By Hovannes Shoghikian
A senior police representative on Tuesday boasted of an imminent ‘logical conclusion’ in the ongoing reforms of the country’s notoriously bureaucracy-stricken passport and visa authorities, saying that new changes in the system leave a narrower scope for procrastinations and abuse.
Deputy Police Chief Gevorg Mherian, in particular, said citizens in capital Yerevan can expect to be issued a passport within five working days after applying.
“At the same time, we have made a provision that passports can be issued even within shorter terms,” said Mherian, adding that a corresponding fee will be required to expedite the service.
In particular, a fee of about $65 will be required to get a passport within one working day.
The police colonel explained that the additional payment would compensate for the extra efforts and resources applied in rendering the service.
Also, from now on citizens can expect to get exit visas in their travel documents and prolong the validity of their passports within one working day without paying any fee beside the envisaged state duty, Mherian added.
Changes have also been introduced in the procedure of replacing passports and travel documents for underage bearers.
“Our underage citizens have the right to be issued a passport at any age and this passport will be valid for the duration of three years,” Mherian said. “And they are allowed to change these passports at any time.”
Another novelty, according to the police official, is that the agreement of both parents for their child or children to receive a passport or an exit visa will no longer have to be certified by the notary’s office.
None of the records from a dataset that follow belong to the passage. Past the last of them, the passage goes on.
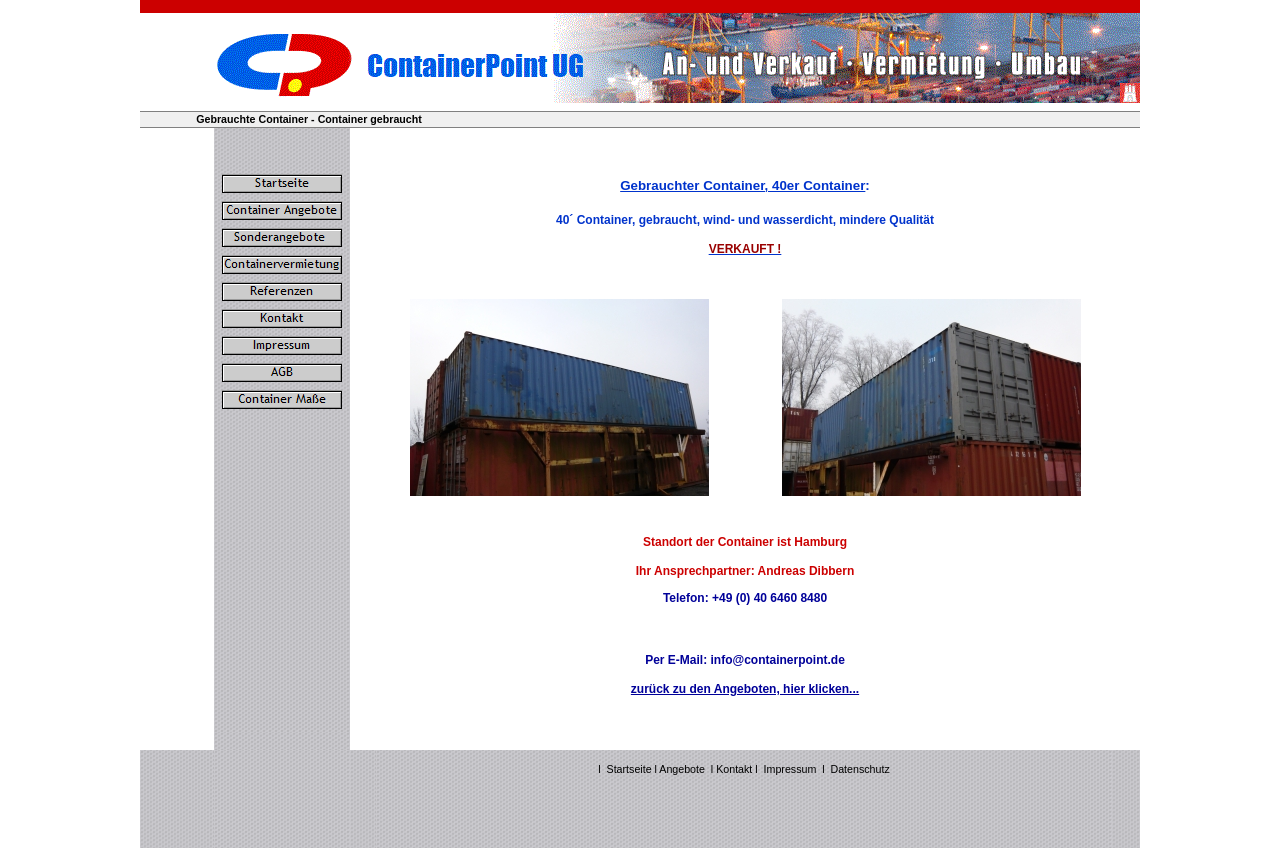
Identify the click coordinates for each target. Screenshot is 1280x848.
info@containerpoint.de (777, 660)
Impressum (790, 769)
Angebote (682, 769)
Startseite (629, 769)
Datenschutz (860, 769)
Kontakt (735, 769)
This provision, however, will not be applied if one of the parents objects to his or her child’s leaving the country. “This dispute will have to be settled in court,” Mherian explained.
The police colonel also said that male citizens aged under 18 will no longer encounter problems when applying for exit visas.
“The former practice was to require information from the military enlistment office. The law does not envisage such restriction, nor does the constitution,” Mherian concluded.